2. Une maîtresse survoltée et grossière dans Coup de torchon de Bertrand Blier (1981)

 

Ici encore, Isabelle Huppert campe un personnage à l’opposé de l’image altière qui la caractérise. Maîtresse de Philippe Noiret dans le film de Bertrand Blier, son personnage est survolté, grossier au possible et animé par une fureur de vivre amère. On peine même à reconnaître la voix de l’actrice lorsqu’elle lance ses répliques acerbes. Battue par son mari, elle revient avec froideur sur sa mort: "Je regrette de pas avoir été là pour le voir crever ce fumier de salaud. Tu sais ce que j’aurais aimé faire ? Prendre un tisonnier chauffé à blanc et lui enfoncer dans le trou". Un franc parler jouissif qui s'ajoute à la galerie de personnages cruels et lâches du film.

« Tip Top » de Serge Bozon (2013)

3. Une inspectrice masochiste dans Tip Top de Serge Bozon (2013)

 

Un filet de sang qui coule le long de l’arrête de son nez, une gouttelette qu’elle rattrape avec la langue… Isabelle Huppert est une inspectrice de la police en pleine enquête dans un commissariat corrompu. Pincée et autoritaire, son personnage décalé de commissaire Lafarge fait face à Sandrine Kiberlain et François Damiens, tout aussi gauches et grinçants qu’elle. Alors que les uns sont des racistes assumés, des voyeurs ou flics apathiques, la commissaire retrouve son mari —Samy Naceri— dans sa chambre d’hôtel pour une partie de jambes en l’air sadomasochiste. Couverte de bleus, elle mène l’enquête à la baguette, faisant de ce rôle un des plus extravagants qu’elle ait tenus. 

« Greta » de Neil Jordan (2019)

4. Une dangereuse psychopathe dans Greta de Neil Jordan (2019)

 

Le dernier film de Jordan Neil fait écho à certains rôles terrifiants qui ont forgé l’image glaçante de l’actrice. Violette Nozière de Claude Chabrol (1978) la montrait en parricide sans âme ni remord, La Pianiste de Michael Haneke (2001) faisait d’elle une professeure de piano psychopate, tandis que Elle de Paul Verhoeven (2016) la montrait détachée, insaisissable. Dans Greta, Isabelle Huppert incarne une veuve solitaire, recluse chez elle comme dans un donjon. Alors que Frances (Chloë Grace Moretz) lui rapporte son sac à main qu’elle a trouvé dans le métro, la femme se révèle être un personnage dérangé, habitué à tendre des pièges à des jeunes filles pour faire de leur vie un enfer. Si ce rôle dénote dans le reste de sa carrière, c’est parce qu'il présente tous les codes du thriller, un genre auquel l'actrice rousse n'est pourtant pas habituée. Film noir farcesque et un peu kitsch, Greta prouve la grande capacité d’Isabelle Huppert à se renouveler et à choisir des rôles inattendus. 

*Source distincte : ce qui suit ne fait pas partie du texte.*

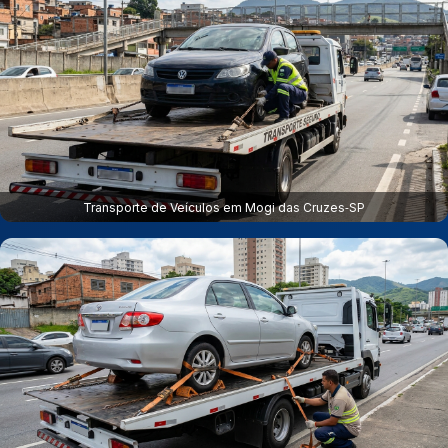
Transporte de Veículos em Mogi das Cruzes‑SP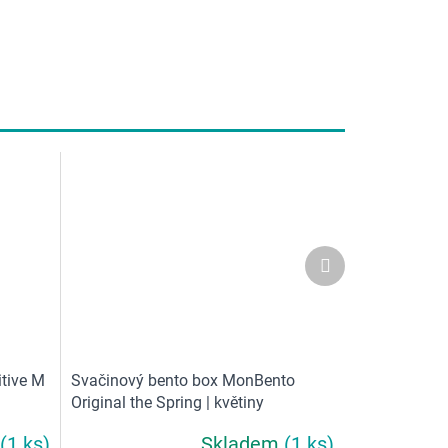
Další
produkt
tive M
Svačinový bento box MonBento
Original the Spring | květiny
(1 ks)
Skladem
(1 ks)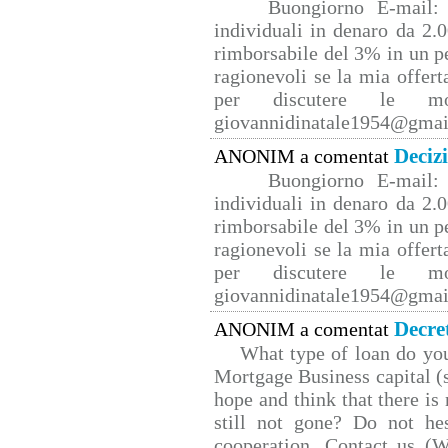
Buongiorno E-mail: 
individuali in denaro da 2.0
rimborsabile del 3% in un p
ragionevoli se la mia offert
per discutere le mo
giovannidinatale1954@­gmai
Deciz
ANONIM a comentat
Buongiorno E-mail: 
individuali in denaro da 2.0
rimborsabile del 3% in un p
ragionevoli se la mia offert
per discutere le mo
giovannidinatale1954@­gmai
Decre
ANONIM a comentat
What type of loan do yo
Mortgage Business capital (s
hope and think that there is
still not gone? Do not hes
cooperation. Contact us 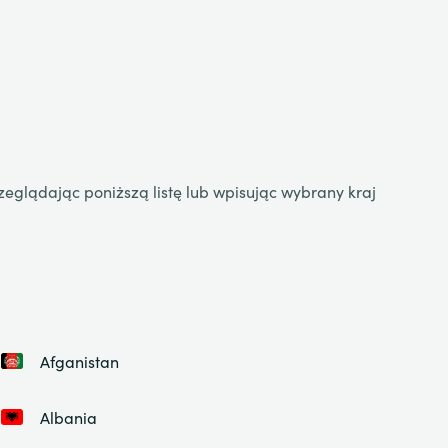
zeglądając poniższą listę lub wpisując wybrany kraj
Afganistan
Albania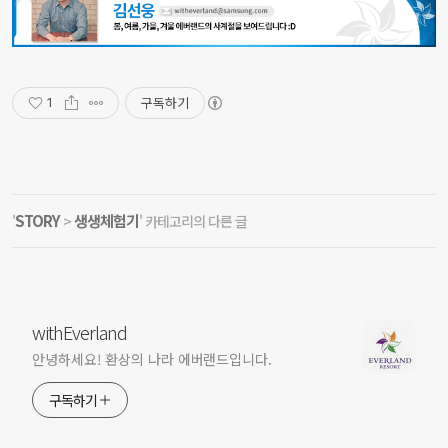
구독하기
1
STORY
생생체험기
'
>
' 카테고리의 다른 글
withEverland
안녕하세요! 환상의 나라 에버랜드입니다.
구독하기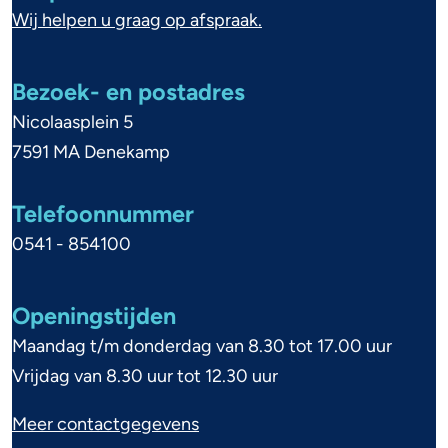
e
Wij helpen u graag op afspraak.
s
m
t
e
Bezoek- en postadres
o
n
Nicolaasplein 5
f
e
7591 MA Denekamp
f
i
Telefoonnummer
e
n
0541 - 854100
f
n
o
Openingstijden
r
Maandag t/m donderdag van 8.30 tot 17.00 uur
m
Vrijdag van 8.30 uur tot 12.30 uur
a
Meer contactgegevens
t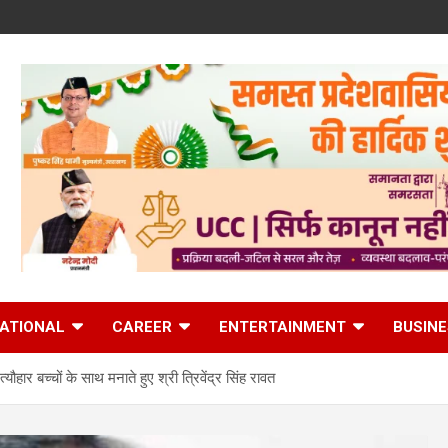
ATIONAL
CAREER
ENTERTAINMENT
BUSIN
यौहार बच्चों के साथ मनाते हुए श्री त्रिवेंद्र सिंह रावत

« Dix pour Cent » saison 3, épisode 4, de Fanny Herrero (2017)

5. Elle-même dans la saison 3 de Dix Pour Cent de Fanny Herrero (2015-2019)

 

La série est connue pour accueillir les grandes figures du cinéma français : Fabrice Lucchini, Nathalie Baye, Virginie Efira, Isabelle Adjani, Juliette Binoche ou encore Guy Marchand y défilent tour à tour dans un délicieux exercice d’autodérision. Entre Gérard Lanvin et Cédric Kahn, Isabelle Huppert fait elle aussi l’objet d’un épisode lors de la saison 3. Dépeinte comme un vrai bourreau de travail autoritaire, on la voit notamment réécrire ses lignes de textes et imposer sa vision du film à un metteur en scène désemparé… 

 

 

La Daronne de Jean-Paul Salomé, en salles le 25 mars 2020.